ITALY: Carlo Urbani was dedicated to making healthcare available to the deprived. Paddy Agnew in Rome reports
The little village of Castelplanio, near Ancona on the Adriatic coast, will today turn out en masse for the funeral of Dr Carlo Urbani, the World Health Organisation officer who first identified the potentially fatal pneumonia SARS, a disease that has so far affected nearly 1,900 people in 18 countries, killing 63.
Castelplanio-born Dr Urbani, who himself died of SARS (Severe Acute Respiratory Syndrome) in a Bangkok hospital on Saturday, was an expert on communicable diseases. Based in Hanoi, Vietnam, he had previously worked in WHO public health programmes in Cambodia and Laos.
Not only Castelplanio but also family relatives have been surprised to find that 47-year-old Dr Urbani has posthumously become a minor international celebrity. Speaking on Monday, his sister Cristiana told reporters: "We didn't really understand how important his work was. To us, it just seemed normal".
"Normal" for Carlo Urbani meant a commitment to fighting disease in the developing world. A graduate of the University of Ancona, he had done research into malaria and medical parasitology, with special reference to the parasitic diseases that afflict children.
Some years ago he refused a senior post at Macerata hospital in southern Italy, preferring instead to work in Asia for the medical charity organisation, Médecins Sans Frontières. It was while working in Cambodia that he joined the WHO.
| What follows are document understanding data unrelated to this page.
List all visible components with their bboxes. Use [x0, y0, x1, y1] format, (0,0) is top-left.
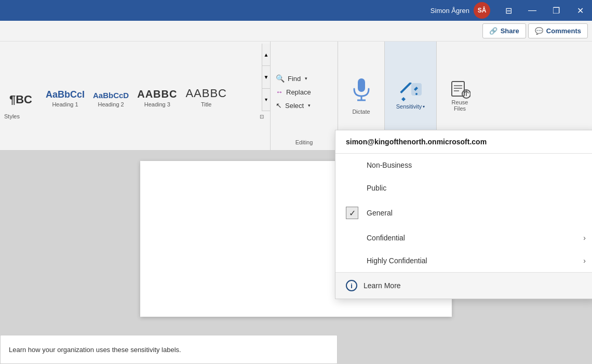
confidential-arrow-icon: ›	[583, 234, 586, 242]
gallery-scroll-up[interactable]: ▲	[262, 44, 270, 66]
style-preview-title: AABBC	[185, 88, 227, 99]
svg-point-6	[415, 93, 418, 95]
replace-label: Replace	[286, 88, 311, 96]
info-bar-text: Learn how your organization uses these s…	[9, 346, 181, 354]
sensitivity-dropdown-menu: simon@kingofthenorth.onmicrosoft.com Non…	[335, 130, 592, 299]
close-button[interactable]: ✕	[568, 0, 592, 21]
style-preview-heading2: AaBbCcD	[93, 91, 129, 99]
sensitivity-label: Sensitivity	[396, 103, 422, 110]
confidential-label: Confidential	[367, 234, 405, 242]
styles-section-label: Styles ⊡	[0, 111, 270, 122]
style-item-heading1[interactable]: AaBbCcI Heading 1	[42, 46, 89, 109]
style-preview-normal: ¶BC	[9, 94, 32, 105]
title-bar-controls: ⊟ — ❐ ✕	[496, 0, 592, 21]
info-circle-icon: i	[346, 280, 357, 291]
public-label: Public	[367, 184, 386, 192]
title-bar: Simon Ågren SÅ ⊟ — ❐ ✕	[0, 0, 592, 21]
learn-more-label: Learn More	[364, 281, 401, 290]
dictate-label: Dictate	[352, 109, 370, 115]
select-icon: ↖	[276, 101, 282, 110]
style-item-normal[interactable]: ¶BC	[0, 46, 42, 109]
general-checkmark: ✓	[346, 207, 358, 219]
svg-marker-4	[401, 97, 406, 101]
share-button[interactable]: 🔗 Share	[482, 23, 526, 38]
gallery-expand[interactable]: ▾	[262, 89, 270, 111]
dictate-icon	[352, 77, 371, 106]
select-label: Select	[285, 102, 304, 110]
find-icon: 🔍	[276, 74, 285, 83]
style-preview-heading3: AABBC	[137, 89, 177, 99]
ribbon-top-bar: 🔗 Share 💬 Comments	[0, 21, 592, 42]
style-preview-heading1: AaBbCcI	[46, 90, 85, 99]
editing-section: 🔍 Find ▾ ↔ Replace ↖ Select ▾ Editing	[270, 42, 338, 151]
highly-confidential-arrow-icon: ›	[583, 257, 586, 265]
learn-more-item[interactable]: i Learn More	[335, 272, 592, 299]
comments-icon: 💬	[535, 27, 543, 35]
user-avatar[interactable]: SÅ	[474, 2, 490, 19]
username-label: Simon Ågren	[430, 7, 469, 15]
select-button[interactable]: ↖ Select ▾	[273, 100, 335, 111]
ribbon-toggle-button[interactable]: ⊟	[496, 0, 520, 21]
sensitivity-option-confidential[interactable]: Confidential ›	[335, 226, 592, 249]
dropdown-email-header: simon@kingofthenorth.onmicrosoft.com	[335, 130, 592, 154]
non-business-label: Non-Business	[367, 161, 412, 169]
gallery-scroll-down[interactable]: ▼	[262, 66, 270, 88]
select-arrow-icon: ▾	[308, 103, 311, 108]
sensitivity-option-general[interactable]: ✓ General	[335, 199, 592, 226]
styles-section: ¶BC AaBbCcI Heading 1 AaBbCcD Heading 2 …	[0, 42, 270, 151]
find-button[interactable]: 🔍 Find ▾	[273, 73, 335, 84]
title-bar-user: Simon Ågren SÅ	[430, 2, 490, 19]
styles-gallery: ¶BC AaBbCcI Heading 1 AaBbCcD Heading 2 …	[0, 44, 270, 111]
style-label-title: Title	[201, 101, 211, 107]
share-icon: 🔗	[489, 27, 497, 35]
sensitivity-dropdown-arrow-icon: ▾	[423, 104, 425, 109]
reuse-files-icon	[450, 80, 470, 99]
comments-button[interactable]: 💬 Comments	[528, 23, 588, 38]
editing-section-label: Editing	[273, 138, 335, 146]
svg-rect-3	[400, 83, 412, 93]
style-label-heading3: Heading 3	[144, 101, 170, 107]
replace-button[interactable]: ↔ Replace	[273, 86, 335, 98]
style-label-heading2: Heading 2	[98, 101, 124, 107]
sensitivity-option-public[interactable]: Public	[335, 177, 592, 199]
style-label-heading1: Heading 1	[52, 101, 78, 107]
find-label: Find	[288, 75, 301, 83]
highly-confidential-label: Highly Confidential	[367, 257, 427, 265]
sensitivity-icon	[398, 83, 423, 103]
gallery-scrollbar: ▲ ▼ ▾	[262, 44, 270, 111]
svg-rect-0	[358, 78, 365, 92]
general-label: General	[367, 209, 393, 217]
sensitivity-option-highly-confidential[interactable]: Highly Confidential ›	[335, 249, 592, 272]
style-item-title[interactable]: AABBC Title	[181, 46, 231, 109]
replace-icon: ↔	[276, 88, 283, 96]
style-item-heading3[interactable]: AABBC Heading 3	[133, 46, 181, 109]
restore-button[interactable]: ❐	[544, 0, 568, 21]
info-bar: Learn how your organization uses these s…	[0, 335, 338, 364]
reuse-files-label: ReuseFiles	[452, 99, 468, 112]
style-item-heading2[interactable]: AaBbCcD Heading 2	[89, 46, 133, 109]
sensitivity-option-non-business[interactable]: Non-Business	[335, 154, 592, 177]
styles-dialog-launcher[interactable]: ⊡	[258, 112, 266, 120]
minimize-button[interactable]: —	[520, 0, 544, 21]
find-arrow-icon: ▾	[305, 76, 307, 81]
When the mystery SARS epidemic broke out in Hanoi, it was he who first identified the disease in an American businessman who had been admitted to a local hospital. According to the WHO, it was thanks to his early detection of the disease that new cases were identified and isolated, while global surveillance was immediately increased.
Dr Urbani leaves a wife, Giuliana, and three children. Speaking on her arrival back in Italy from Bangkok, to where her husband had been transferred from Hanoi in the vain hope of a cure, Signora Urbani told reporters: "We were frightened. We knew that he had been called to fight an epidemic. When it broke out, the hospital in Hanoi called on him to help out. He knew what he was risking. When I asked him for reassurances, he just told me, as he often did, that we must not be egotists but rather think about others".
In the last few days WHO officials have paid glowing tributes to Dr Urbani's work. Dr Gro Harlem Brundtland, its Director-General, said that his life "reminds us of our true work in public health", while Ms Pascale Brudon, the WHO representative in Vietnam, commented: "Carlo was very much a doctor. His first goal was to help people. Carlo was the one who very quickly saw that this was something strange.
"When people became very concerned in the hospital, he was there every day, collecting samples, talking to the staff and strengthening infection control procedures".
The SARS virus, which is believed to have originated four months ago in China's Guangdong province, spread first to neighbouring countries such as Hong Kong, Taiwan, Thailand, Singapore and Vietnam before hitting Canada, the US, Australia, Indonesia, Panama, Britain, France, Germany, Italy, Rumania, Switzerland and, of course, Ireland.
Hong Kong has been especially badly hit, with 685 cases and 16 deaths. Furthermore, the Hong Kong authorities yesterday announced the evacuation of 200 residents from the Amoy Gardens housing complex to temporary isolation camps.
Carlo Urbani did not live long enough to win the battle against SARS, but he he did leave behind a vivid testimony as to why he had chosen to work in the developing world. In letters released by his family this week, he spoke of how it required just 20 US cents worth of medicine to save hundreds of thousands of children in the developing world from death through diarrhoea-induced dehydration.
In those same letters, he lamented the fact that only 0.3 per cent of pharmaceutical research in the last 20 years had been directed at tropical illnesses. In a note written three years ago, he concluded: "I grew up chasing a mirage, trying to put flesh on my dreams. That dream, of making healthcare freely available to the world's deprived has today become my job."